With dams inhibiting the river’s natural speed and/or aeration capabilities, huge algae blooms are cropping up, destroying indigenous aquatic life and natural environmental aesthetics. For example, a recreational boat trip on the river is now a very smelly and disgusting experience, due to toxic algae blooms. “River rash” occurs to swimmers in the Wisconsin River, a by product of the pollution and algae. Finally, the natural lake that forms out of the Wisconsin River in our area, known as Lake Wausau, is losing water. What was once a sparkling blue lake is now rapidly turning into a marsh. While the ongoing drought to the north is certainly not helping to stem the decline, the case can be made that the massively dammed river and, therefore, inhibited water cycle is causing the stagnant, non-aerated water 1) to become covered with algae and 2) to slowly seep into the sediment and eventually drain away.

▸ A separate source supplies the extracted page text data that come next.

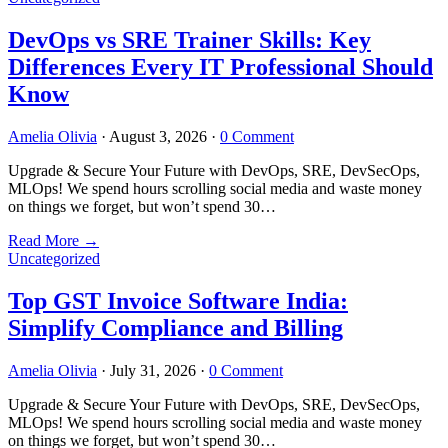
DevOps vs SRE Trainer Skills: Key
Differences Every IT Professional Should
Know
Amelia Olivia
·
August 3, 2026
·
0 Comment
Upgrade & Secure Your Future with DevOps, SRE, DevSecOps,
MLOps! We spend hours scrolling social media and waste money
on things we forget, but won’t spend 30…
Read More
→
Uncategorized
Top GST Invoice Software India:
Simplify Compliance and Billing
Amelia Olivia
·
July 31, 2026
·
0 Comment
Upgrade & Secure Your Future with DevOps, SRE, DevSecOps,
MLOps! We spend hours scrolling social media and waste money
on things we forget, but won’t spend 30…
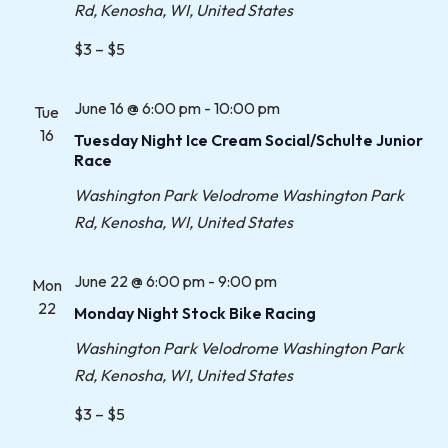
Rd, Kenosha, WI, United States
$3 – $5
June 16 @ 6:00 pm
-
10:00 pm
Tue
16
Tuesday Night Ice Cream Social/Schulte Junior
Race
Washington Park Velodrome
Washington Park
Rd, Kenosha, WI, United States
June 22 @ 6:00 pm
-
9:00 pm
Mon
22
Monday Night Stock Bike Racing
Washington Park Velodrome
Washington Park
Rd, Kenosha, WI, United States
$3 – $5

Land in this area is not immune to threats either, with the biggest being deforestation. As stated before, the local economy was built around the lumber industry. The Commission for a Greener Tomorrow is pleased to report that many of the largest local paper conglomerates now use sustainable forestry practices that are strictly monitored by the WDNR. However, sadly the damage done from previous generations who did not follow proper conservation procedures, along with current logging by smaller less regulated outfits, is still painfully evident. The Northwoods are being logged at the astounding rate of 116 million board feet of lumber per year (Greenpeace, 2006). At the current rate, the forest may be gone in as little as 45 years! The precious little forest that remains is, according to WDNR statistics, currently 40% of its original coverage. Additionally, much of the surrounding land is currently under an invasion from out-of-state recreational visitors who buy acreage and then do not respect local ecology or sustainable forestry practices. As a result, these smaller parcels fragment the greater whole, leading overall to a weakened and more vulnerable ecosystem. Forest populations of trees are highly skewed towards deciduous species when these local forests should be primarily coniferous, specifically White and Red pine, Arborvitae, Black spruce, Eastern hemlock and Canadian yew. Although local companies have adopted sustainable forest conservation, old growth forest is practically non-existent. Where it does exist, old growth trees are very threatened. Thus, our local forests are, on the whole, relatively young. Most of what stands today is a result of work done by the Civilian Conservation Corps during the 1930s.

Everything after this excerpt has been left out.